▶ _Your goal_: Everything from the line holding "Stuur ons uw verzoek en" through the last line of the listing needs to be repeated exactly, with no other lines.

▶ _Extracted data_:

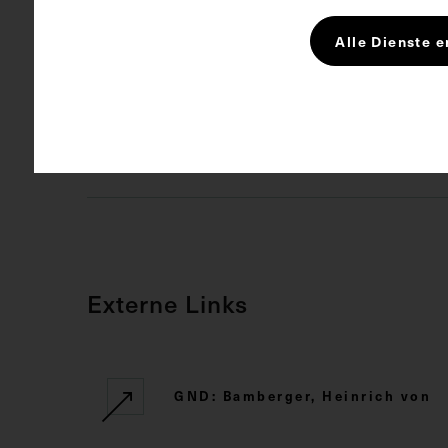
Alle Dienste e
Schlagwörter
Arzt
Hoc
CC BY-NC-SA
Rechte
Externe Links
GND: Bamberger, Heinrich von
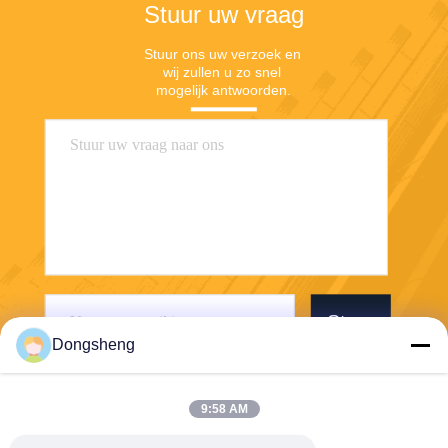
Stuur uw vraag
Stuur ons uw verzoek en 
wij zullen u zo snel 
mogelijk antwoorden.
Stuur
Dongsheng
9:58 AM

▶ _Problem solution_:
Stuur ons uw verzoek en 
wij zullen u zo snel 
mogelijk antwoorden.
Stuur
Dongsheng
9:58 AM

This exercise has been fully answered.